A systematic and regular assessment of the peripheral nerves is an essential step in leprosy control. The neurological examination enables early diagnosis and treatment of neuritis, as well as monitoring their evolution, and should be prioritized by health professionals, providing objective subsidies for determining conduct, especially in pure neural forms (45, 46).

7. Antiphospholipid syndrome

Antiphospholipid antibodies (aPLs) make up a large group of antibodies responsible for the pathophysiology of arterial or venous thrombotic conditions, in addition to recurrent miscarriages, known as antiphospholipid syndrome (APS). This group includes anti-cardiolipin (aCL), anti-β2-GPI, and lupus anticoagulant (LA) antibodies. The presence of these antibodies in patients with leprosy may indicate a risk factor for the development of leprosy reactions or even the Lucio phenomenon, characterized as an exacerbated vasculitis (47).

Ribeiro et al., in their study with 158 patients, observed a high prevalence of aCL and anti-β2-GPI predominantly IgM, some in high titers, in patients with leprosy particularly in the multibacillary forms, with a significant difference when compared with healthy controls. Five years later the patients were re-evaluated and none developed thrombotic phenomena (26). De Larrañaga et al. evaluated 51 leprosy patients without any clinical characteristic of APS and identified positive AL in 35 patients, aCl in 31, and anti-β2GPI antibodies in 29 patients, with no statistical difference between the multi- and pauci-bacillary forms. Although the presence of aPL is not necessarily associated with the development of APS, it can make the differential diagnosis difficult in cases of vasculitis secondary to leprosy (48).

Another possible confounding factor is the thromboembolic phenomenon related to the use of thalidomide. In the last decade, some case reports have described the occurrence of thromboembolism related to its use in the treatment of type II leprosy reaction. It is unclear whether the high frequency of antiphospholipid antibodies could impact the increased prevalence of these events (49).

Differential diagnosis between Lucio phenomenon and antiphospholipid syndrome is particularly difficult, as patients with leprosy exhibit a high prevalence of antiphospholipid antibodies (predominantly IgM isotype), most frequently in lepromatous forms, regardless of disease duration or treatment exposure. Guevara et al. reported a case of a 32-year-old woman who presented with a sudden onset of fever and skin necrosis on the lower part of the legs. She was treated for APS due to the presence of antiphospholipid antibodies but had an inadequate response. Skin biopsy revealed thrombotic vasculopathy and necrotizing vasculitis associated with foam cell aggregation in the perivascular and subcutaneous areas, with acid-fast bacilli in histiocytes and blood vessel walls. The pathology confirmed the diagnosis of Lucio’s phenomenon, and with adequate antimicrobial therapy, there was an improvement in the condition (50).

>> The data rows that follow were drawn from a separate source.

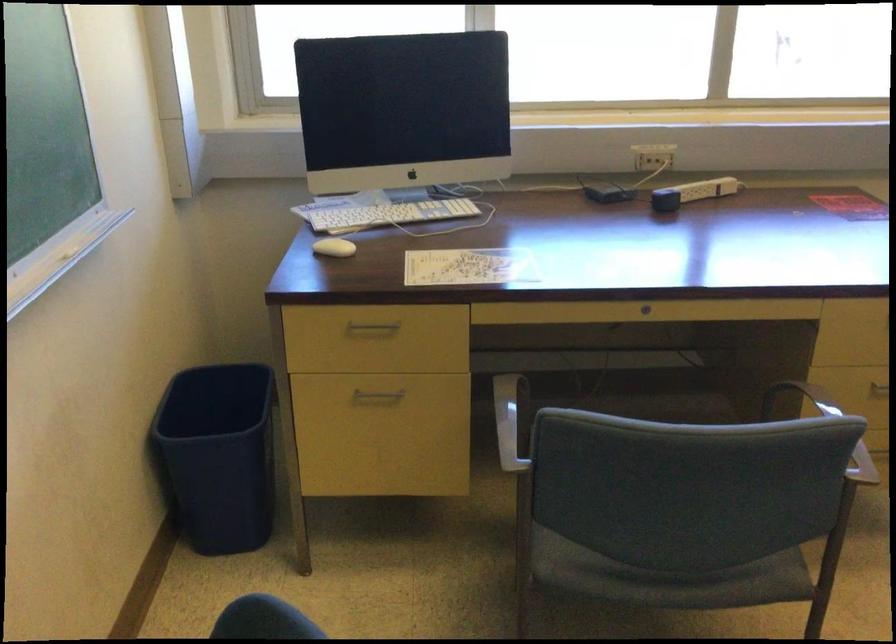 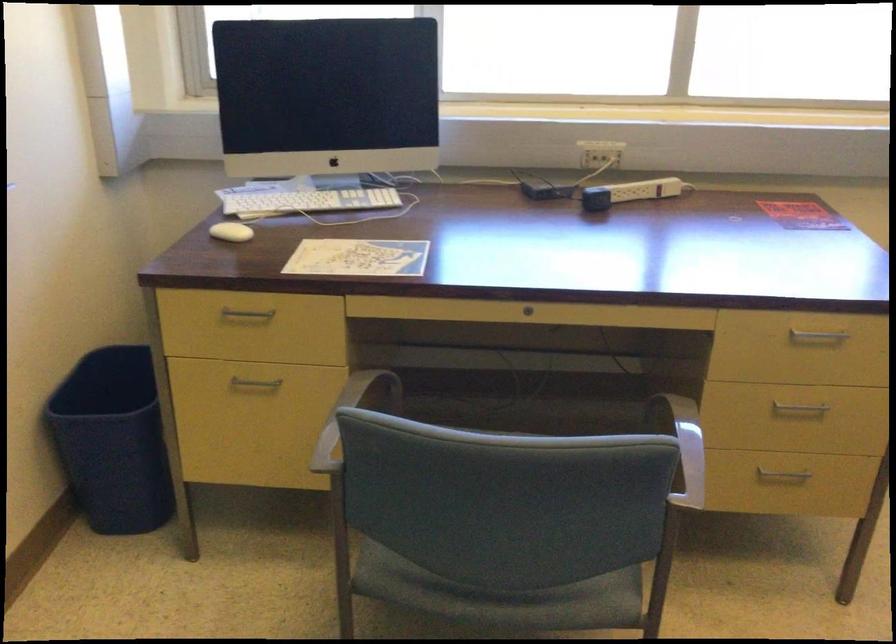 The point at (374, 393) is marked in the first image. Where is the corresponding point in the second image?

(254, 384) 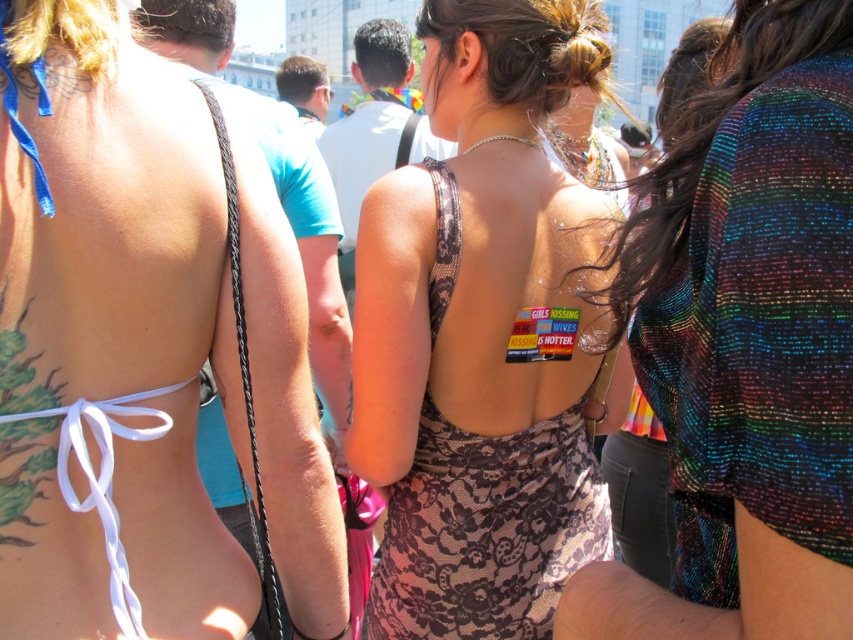 You are a photographer at a beach event and need to capture both the matte black bikini top at center and the brown lace dress at center in a single shot. Given that your camera has a 50mm lens, which has a field of view that can cover a maximum distance of 6 meters between subjects, will you be able to include both in the frame?

The matte black bikini top at center and brown lace dress at center are 6.46 meters apart from each other. Since the maximum distance your camera can cover is 6 meters, you will not be able to include both in the frame as the distance exceeds the camera lens capability. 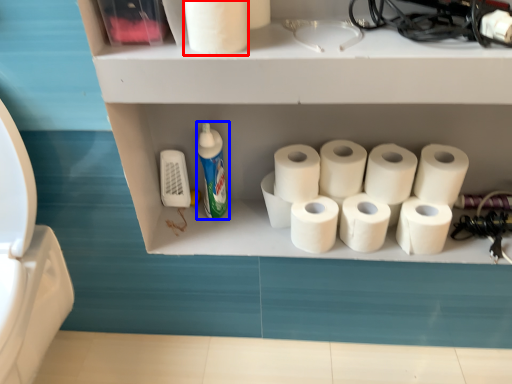 Question: Which of the following is the farthest to the observer, toilet paper (highlighted by a red box) or cleaning product (highlighted by a blue box)?

Choices:
 (A) toilet paper
 (B) cleaning product

Answer: (B) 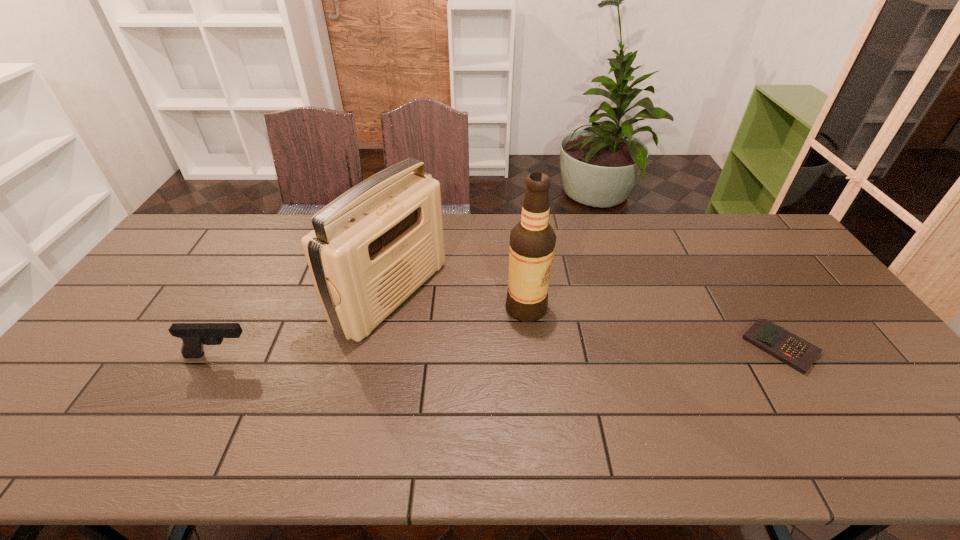 I want to click on vacant spot on the desktop that is between the second shortest object and the calculator and is positioned on the front-facing side of the radio receiver, so click(x=510, y=352).

Where is `vacant spot on the desktop that is between the pistol and the shortest object and is positioned on the label of the third object from left to right`? The width and height of the screenshot is (960, 540). vacant spot on the desktop that is between the pistol and the shortest object and is positioned on the label of the third object from left to right is located at coordinates (579, 350). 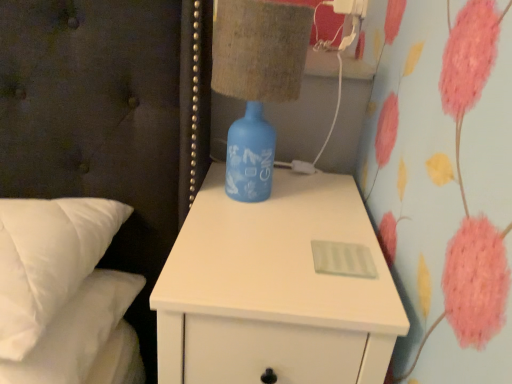 Find the location of `vacant area in front of blue glass bottle at upper right`. vacant area in front of blue glass bottle at upper right is located at coordinates (266, 233).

In summary, the differential diagnosis between APS and leprosy should always be carried out considering that both conditions cause skin lesions, either due to thrombotic or neuropathic origin, and APL positivity is frequently observed in both situations.

8. Cutaneous and systemic vasculitis

Vasculitis is a well-known, relatively uncommon histological finding in erythema nodosum leprosum (51, 52). Moreover, leprosy can mimic various forms of cutaneous and systemic vasculitis. Features such as skin nodules, necrotic ulcers, purpura, arthritis/arthralgia, peripheral neuropathy, renal involvement, fever, elevated inflammatory markers, and circulating autoantibodies—all reported in leprosy—represent a challenge in differentiating leprosy from immune-mediated rheumatic diseases and primary vasculitis (such as polyarteritis nodosa), usually at the cost of delayed diagnoses (53, 54).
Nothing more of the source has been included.